Biofuel-driven Adaptable n-type Supramolecular Wires: Mimicking Conducting Microbial Nano Filaments

We report the biofuel-driven self-assembly of a benzimidazole–pyridine platinum (II) complex into supramolecular nanowires. Phosphate promotes Pt···Pt metallophilic stacking, whereas the pristine complex forms nanosheets dominated by π–π interactions. By varying phosphate denticity (adenosine/guanosine mono-, di-, and triphosphates), we tune the extent of Pt···Pt interactions and the resulting electrical conductance of the nanowires, measured on graphene using a custom EGaIn setup. Triphosphate-templated nanowires exhibit nearly four orders of magnitude higher conductance than non-templated nanosheets. Thermopower measurements reveal a negative Seebeck coefficient, indicating LUMO-mediated electron transport and rare n-type behavior in these supramolecular assemblies. Temperature-dependent measurements show a transition from tunneling (non-templated nanosheets) to thermally activated hopping (triphosphate templated nanowires).

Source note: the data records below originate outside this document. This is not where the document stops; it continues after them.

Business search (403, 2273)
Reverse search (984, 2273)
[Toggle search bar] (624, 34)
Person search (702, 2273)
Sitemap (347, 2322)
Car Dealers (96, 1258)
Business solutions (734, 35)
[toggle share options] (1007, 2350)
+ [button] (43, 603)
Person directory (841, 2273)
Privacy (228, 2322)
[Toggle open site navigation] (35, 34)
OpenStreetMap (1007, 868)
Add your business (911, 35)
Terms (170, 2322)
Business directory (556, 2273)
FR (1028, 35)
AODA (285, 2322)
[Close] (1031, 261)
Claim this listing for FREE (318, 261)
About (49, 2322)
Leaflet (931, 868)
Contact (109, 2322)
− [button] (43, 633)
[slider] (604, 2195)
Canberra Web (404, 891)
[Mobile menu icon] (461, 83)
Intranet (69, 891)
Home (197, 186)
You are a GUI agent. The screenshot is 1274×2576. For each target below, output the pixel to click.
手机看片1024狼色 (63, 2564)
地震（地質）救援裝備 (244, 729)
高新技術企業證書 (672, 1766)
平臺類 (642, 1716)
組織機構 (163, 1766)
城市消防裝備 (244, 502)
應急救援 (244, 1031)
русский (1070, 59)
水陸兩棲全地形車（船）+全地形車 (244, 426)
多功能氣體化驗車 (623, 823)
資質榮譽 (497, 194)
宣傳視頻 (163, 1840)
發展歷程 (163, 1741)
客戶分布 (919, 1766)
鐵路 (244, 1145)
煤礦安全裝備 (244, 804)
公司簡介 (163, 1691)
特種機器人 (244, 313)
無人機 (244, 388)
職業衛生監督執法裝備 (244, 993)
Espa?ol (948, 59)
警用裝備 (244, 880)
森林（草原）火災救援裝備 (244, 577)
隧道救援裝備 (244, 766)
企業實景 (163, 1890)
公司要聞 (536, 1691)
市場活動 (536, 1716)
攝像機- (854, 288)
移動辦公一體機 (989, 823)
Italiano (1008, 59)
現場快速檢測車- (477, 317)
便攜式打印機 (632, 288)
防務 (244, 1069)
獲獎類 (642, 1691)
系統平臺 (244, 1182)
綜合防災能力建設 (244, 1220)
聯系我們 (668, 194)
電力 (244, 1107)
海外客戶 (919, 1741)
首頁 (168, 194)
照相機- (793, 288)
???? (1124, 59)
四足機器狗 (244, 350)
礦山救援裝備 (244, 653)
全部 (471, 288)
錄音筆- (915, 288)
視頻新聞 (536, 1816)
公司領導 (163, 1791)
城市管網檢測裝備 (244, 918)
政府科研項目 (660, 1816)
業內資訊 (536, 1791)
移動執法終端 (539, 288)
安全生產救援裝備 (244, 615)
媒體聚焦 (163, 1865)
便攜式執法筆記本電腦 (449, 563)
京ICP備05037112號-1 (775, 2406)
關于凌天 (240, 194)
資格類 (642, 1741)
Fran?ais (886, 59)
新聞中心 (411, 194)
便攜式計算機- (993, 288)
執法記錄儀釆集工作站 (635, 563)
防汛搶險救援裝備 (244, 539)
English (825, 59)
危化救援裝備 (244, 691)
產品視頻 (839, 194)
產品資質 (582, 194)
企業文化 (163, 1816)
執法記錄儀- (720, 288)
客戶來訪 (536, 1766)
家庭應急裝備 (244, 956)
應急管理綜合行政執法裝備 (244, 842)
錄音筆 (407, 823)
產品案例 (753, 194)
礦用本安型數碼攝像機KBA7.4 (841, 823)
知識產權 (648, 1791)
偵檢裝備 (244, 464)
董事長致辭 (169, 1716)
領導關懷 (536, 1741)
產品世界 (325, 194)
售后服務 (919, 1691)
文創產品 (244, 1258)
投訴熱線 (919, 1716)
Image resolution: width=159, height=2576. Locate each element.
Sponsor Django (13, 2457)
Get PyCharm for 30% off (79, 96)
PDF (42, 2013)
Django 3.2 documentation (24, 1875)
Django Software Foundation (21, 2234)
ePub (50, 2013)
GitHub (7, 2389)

The system is recyclable, apyrase hydrolysis disrupts the nanowires, and re-addition of phosphate restores assembly, enabling reversible conductance switching over multiple cycles. This study demonstrates a fuel-responsive, adaptive supramolecular electronic material, highlighting how controlled Pt···Pt interactions can be exploited to program charge transport in soft, bioinspired electronic systems.